Une ressortissante ukrainienne et son fils âgé de quatorze ans contestent un jugement du TAF confirmant l’annulation de leur naturalisation facilitée, prononcée par l’ODM en juin 2013. La recourante, qui met en avant la stabilité de sa communauté conjugale avant et pendant l’obtention de la nationalité suisse, tente de justifier l’entretien d’une relation extraconjugale par le désir d’avoir un enfant. A cet égard, elle soutient en substance que le refus d’interrompre sa grossesse en 2010 constitue l’événement déclencheur, postérieur à la décision de naturalisation facilitée, qui explique la dégradation rapide du lien conjugal. Le TF rejette le recours en considérant que les conditions d’application de l’art. 41 LN sont réunies. La Haute Cour précise que, même en présence de crises entre les époux, « la crise traversée entre la recourante et son conjoint a tout de même abouti rapidement à une relation extraconjugale, à la naissance d’un enfant issu d’un autre homme et au prononcé de leur divorce ».

TF 1C_179/2014

2014-2015

Art. 29 Cst. ; 18 PA

A. (née en 1963) est d’origine chinoise. En janvier 1999, elle arrive en Suisse pour y accomplir une formation. Le 6 août 2002, elle épouse le citoyen suisse B. (né en 1949), employé à l’ODM. Par la suite, elle est mise au bénéfice d’une autorisation de séjour. En août 2003, la fille de A., issue d’un précédent mariage, rejoint sa mère en Suisse. En septembre 2006, A. dépose une demande de naturalisation facilitée. En octobre 2006, les époux signent une déclaration conjointe sur le caractère stable et effectif de leur communauté conjugale.

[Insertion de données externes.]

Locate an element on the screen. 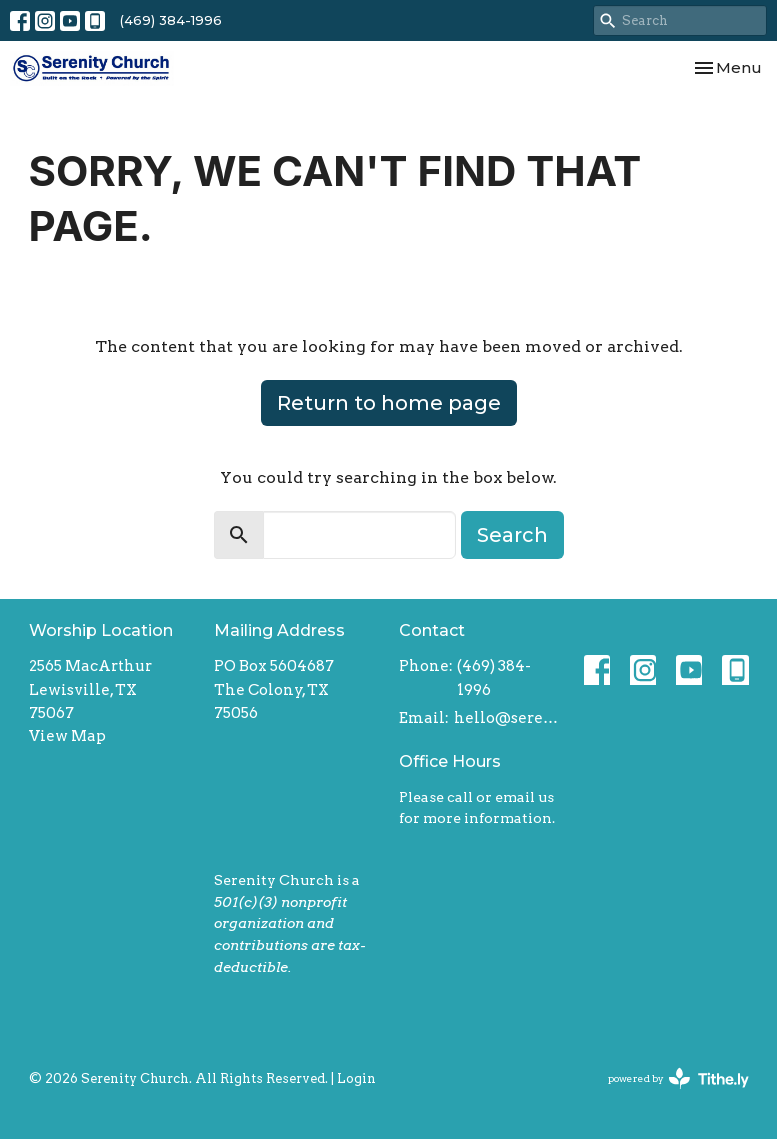 Image resolution: width=777 pixels, height=1139 pixels. Login is located at coordinates (356, 1078).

Par décision du 11 décembre 2006, A. est mise au bénéfice de la naturalisation facilitée. En mai 2007, B. adresse un courrier à l’ODM indiquant qu’il a le sentiment que A. l’a épousé uniquement pour obtenir la nationalité suisse pour elle-même et sa fille. Le divorce du couple est prononcé en novembre 2010. Le 27 janvier 2011, B. est entendu à titre de renseignement par la police cantonale sur demande de l’ODM.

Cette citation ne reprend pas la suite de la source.